CLOCKSS is in an initial two-year phase, and it is difficult to judge what will happen next. In the minds of many library directors, the e-journal–preservation issue comes down to two choices: LOCKSS Alliance or Portico. The long-term viability of these programs will be determined largely by how successful they are in signing up e-journal publishers as well as library members. The LOCKSS Alliance reported arrangements with more publishers than Portico, but Portico lists more titles covered. As of July 1, 2006, 13 publishers had committed more than 3,500 journals to Portico; 25 publishers had committed 1,500 titles to the LOCKSS Alliance.25 Both continue to add new publishers and content.

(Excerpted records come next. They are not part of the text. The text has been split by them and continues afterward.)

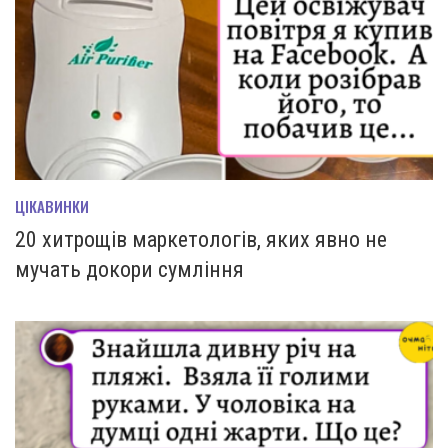
ЦІКАВИНКИ
20 хитрощів маркетологів, яких явно не
мучать докори сумління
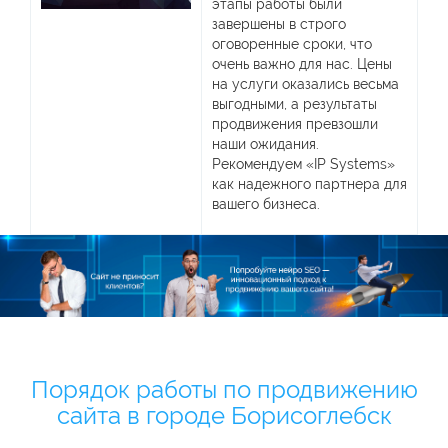
этапы работы были
завершены в строго
оговоренные сроки, что
очень важно для нас. Цены
на услуги оказались весьма
выгодными, а результаты
продвижения превзошли
наши ожидания.
Рекомендуем «IP Systems»
как надежного партнера для
вашего бизнеса.
Порядок работы по продвижению
сайта в городе Борисоглебск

More than 90 libraries worldwide joined the LOCKSS Alliance (157 institutions maintain LOCKSS boxes) in the first year it recruited members. In June 2006, the Alliance got a major boost when OCLC announced it had joined (OCLC 2006). According to the survey response from LOCKSS Alliance Director Vicky Reich, the LOCKSS Alliance “has reached an impressive level of sustainability.” Eileen Fenton, Portico’s executive director, reported that as of July 1, 2006, 100 libraries had committed to supporting the archive. “Steadily growing participation from U.S. academic libraries and significant international expressions of interest suggest a broad base is building in support of Portico’s efforts,” she noted.

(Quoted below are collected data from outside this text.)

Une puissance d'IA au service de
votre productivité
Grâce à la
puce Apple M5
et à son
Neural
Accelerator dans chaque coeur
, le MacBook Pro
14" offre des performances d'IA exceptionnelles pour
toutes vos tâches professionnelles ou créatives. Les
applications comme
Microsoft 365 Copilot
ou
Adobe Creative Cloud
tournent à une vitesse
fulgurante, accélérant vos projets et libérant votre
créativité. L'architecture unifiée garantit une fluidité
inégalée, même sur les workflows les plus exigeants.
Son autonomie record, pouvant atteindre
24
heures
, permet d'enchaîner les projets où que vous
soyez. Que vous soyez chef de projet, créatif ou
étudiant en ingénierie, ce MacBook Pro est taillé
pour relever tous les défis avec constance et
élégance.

Both the LOCKSS Alliance and Portico have their supporters—and their detractors. Those who prefer to invest in an archiving solution by writing checks see Portico as the better choice and the annual fees a “bargain,” especially given the early incentives and consortial discounts. The JSTOR imprimatur brings with it a sense of confidence in the approach. Some Portico supporters are also concerned by the technical requirements and staff time at the local level to participate in LOCKSS. Last February, the California Digital Library (CDL) estimated the impact of the Portico service on its systemwide e-journal preservation activities. They compared the journals then covered in Portico with CDL’s 2005 journal packages, including nonprofit and for-profit publishers. The number of Tier 1 journals licensed was 4,593 for all 10 University of California (UC) campuses (9 campuses if the content is nonmedical and UC San Francisco is excluded). CDL negotiates the license, and all UC users have access to this material. It may be funded, in whole or in part, by CDL. CDL discovered that 45% of the journals were covered by Portico, representing 57% of the funds spent by CDL to license the journals.26

Those who favor the LOCKSS approach see it as the low-cost, technically proved, and organized way to go about archiving. “Any time someone asks us to write a check, we disappear,” commented one director. They conceded that participating in the LOCKSS Alliance did require resources beyond the membership fee, but that the hardware and staff costs were negligible.27 Others commented on the value of participating in collection development activities—choosing which publications to archive. They also valued the access to documentation, prerelease software, training, and involvement in planning efforts. Some expressed concern about the up-front efforts required by Portico to normalize data from the publishers, being one step removed from publishers by the participation of a third party, and the need to buy in before a full set of publishers was covered.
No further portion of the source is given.